Records from a data source

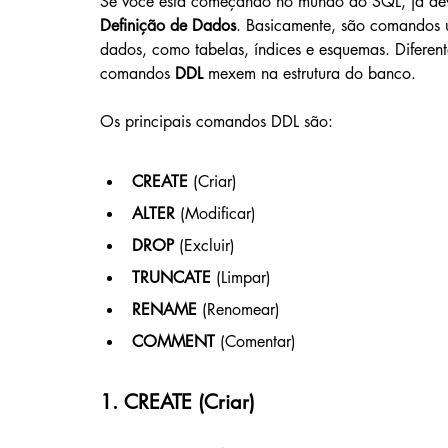
Se você está começando no mundo do SQL, já deve
Definição de Dados
. Basicamente, são comandos u
dados, como tabelas, índices e esquemas. Diferen
comandos 
DDL
 mexem na estrutura do banco.
Os principais comandos DDL são:
CREATE
 (Criar)
ALTER
 (Modificar)
DROP
 (Excluir)
TRUNCATE
 (Limpar)
RENAME
 (Renomear)
COMMENT
 (Comentar)
1. CREATE (Criar)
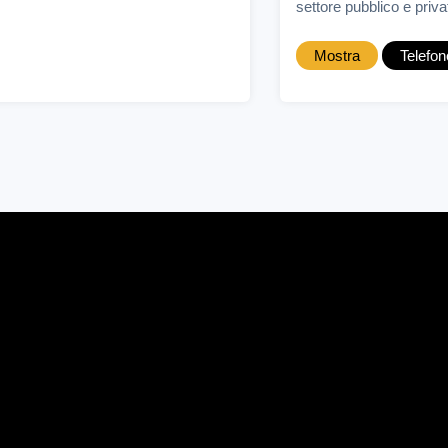
settore pubblico e privat
Mostra
Telefon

TASK BRIEF
A faithful, word-for-word version of the records above is needed, with no images in it.

RESPONSE
Se você está começando no mundo do SQL, já deve
Definição de Dados
. Basicamente, são comandos u
dados, como tabelas, índices e esquemas. Diferen
comandos 
DDL
 mexem na estrutura do banco.
Os principais comandos DDL são:
CREATE
 (Criar)
ALTER
 (Modificar)
DROP
 (Excluir)
TRUNCATE
 (Limpar)
RENAME
 (Renomear)
COMMENT
 (Comentar)
1. CREATE (Criar)
settore pubblico e privat
Mostra
Telefon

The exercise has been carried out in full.